Data entries:
^^^^
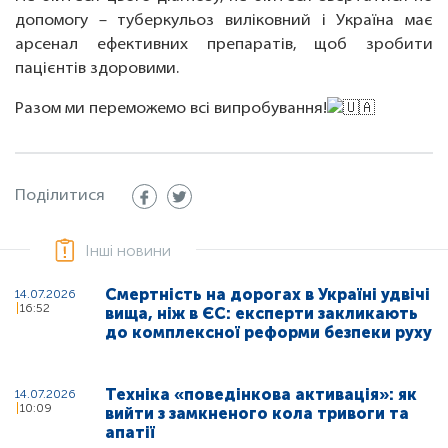
допомогу – туберкульоз виліковний і Україна має
арсенал ефективних препаратів, щоб зробити
пацієнтів здоровими.
Разом ми переможемо всі випробування!
Поділитися
Інші новини
Смертність на дорогах в Україні удвічі
14.07.2026
16:52
вища, ніж в ЄС: експерти закликають
до комплексної реформи безпеки руху
Техніка «поведінкова активація»: як
14.07.2026
10:09
вийти з замкненого кола тривоги та
апатії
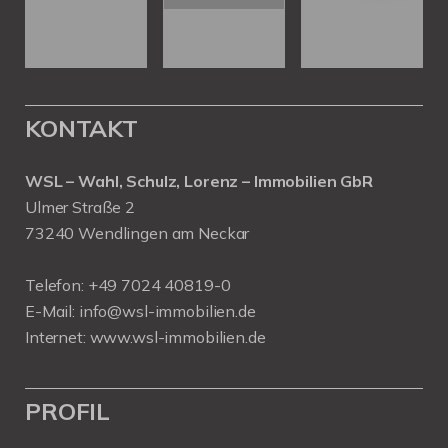
KONTAKT
WSL – Wahl, Schulz, Lorenz – Immobilien GbR
Ulmer Straße 2
73240 Wendlingen am Neckar
Telefon:
+49 7024 40819-0
E-Mail:
info@wsl-immobilien.de
Internet:
www.wsl-immobilien.de
PROFIL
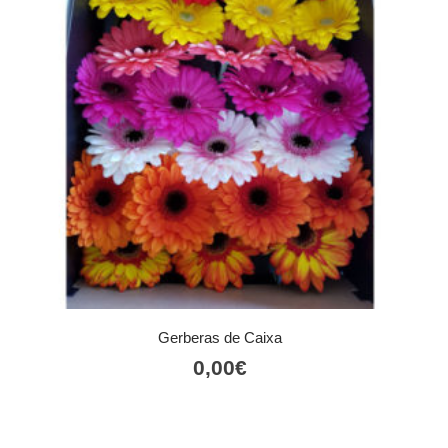
Gerberas de Caixa
0,00
€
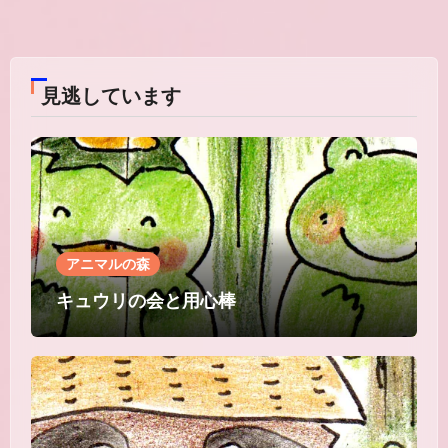
見逃しています
アニマルの森
キュウリの会と用心棒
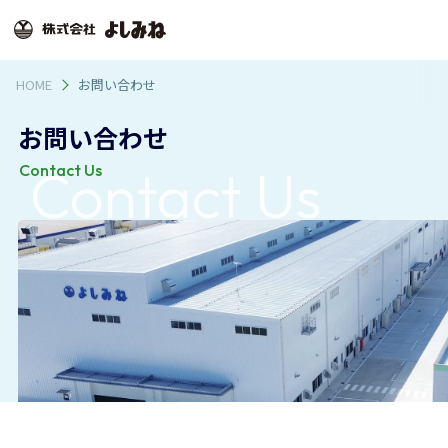
株式会社よしみね
HOME
お問い合わせ
お問い合わせ
Contact Us
Contact Us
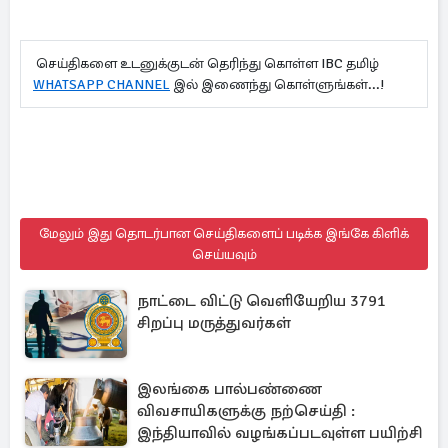
செய்திகளை உடனுக்குடன் தெரிந்து கொள்ள IBC தமிழ்
WHATSAPP CHANNEL
இல் இணைந்து கொள்ளுங்கள்...!
மேலும் இது தொடர்பான செய்திகளைப் படிக்க இங்கே கிளிக்
செய்யவும்
நாட்டை விட்டு வெளியேறிய 3791
சிறப்பு மருத்துவர்கள்
இலங்கை பால்பண்ணை
விவசாயிகளுக்கு நற்செய்தி :
இந்தியாவில் வழங்கப்படவுள்ள பயிற்சி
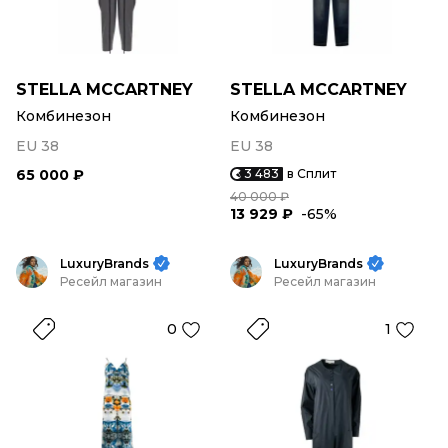
STELLA MCCARTNEY
STELLA MCCARTNEY
Комбинезон
Комбинезон
EU 38
EU 38
65 000 ₽
3 483
в Сплит
40 000 ₽
13 929 ₽
-65%
LuxuryBrands
LuxuryBrands
Ресейл магазин
Ресейл магазин
0
1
^^^^
PROBLEM REQUIREMENTS:
Word for word, give the data above again, without any images.

YOUR RESPONSE:
допомогу – туберкульоз виліковний і Україна має
арсенал ефективних препаратів, щоб зробити
пацієнтів здоровими.
Разом ми переможемо всі випробування!
Поділитися
Інші новини
Смертність на дорогах в Україні удвічі
14.07.2026
16:52
вища, ніж в ЄС: експерти закликають
до комплексної реформи безпеки руху
Техніка «поведінкова активація»: як
14.07.2026
10:09
вийти з замкненого кола тривоги та
апатії
KONTAKT
WSL – Wahl, Schulz, Lorenz – Immobilien GbR
Ulmer Straße 2
73240 Wendlingen am Neckar
Telefon:
+49 7024 40819-0
E-Mail:
info@wsl-immobilien.de
Internet:
www.wsl-immobilien.de
PROFIL
Gerberas de Caixa
0,00
€
見逃しています
アニマルの森
キュウリの会と用心棒
株式会社よしみね
HOME
お問い合わせ
お問い合わせ
Contact Us
Contact Us
செய்திகளை உடனுக்குடன் தெரிந்து கொள்ள IBC தமிழ்
WHATSAPP CHANNEL
இல் இணைந்து கொள்ளுங்கள்...!
மேலும் இது தொடர்பான செய்திகளைப் படிக்க இங்கே கிளிக்
செய்யவும்
நாட்டை விட்டு வெளியேறிய 3791
சிறப்பு மருத்துவர்கள்
இலங்கை பால்பண்ணை
விவசாயிகளுக்கு நற்செய்தி :
இந்தியாவில் வழங்கப்படவுள்ள பயிற்சி
STELLA MCCARTNEY
STELLA MCCARTNEY
Комбинезон
Комбинезон
EU 38
EU 38
65 000 ₽
3 483
в Сплит
40 000 ₽
13 929 ₽
-65%
LuxuryBrands
LuxuryBrands
Ресейл магазин
Ресейл магазин
0
1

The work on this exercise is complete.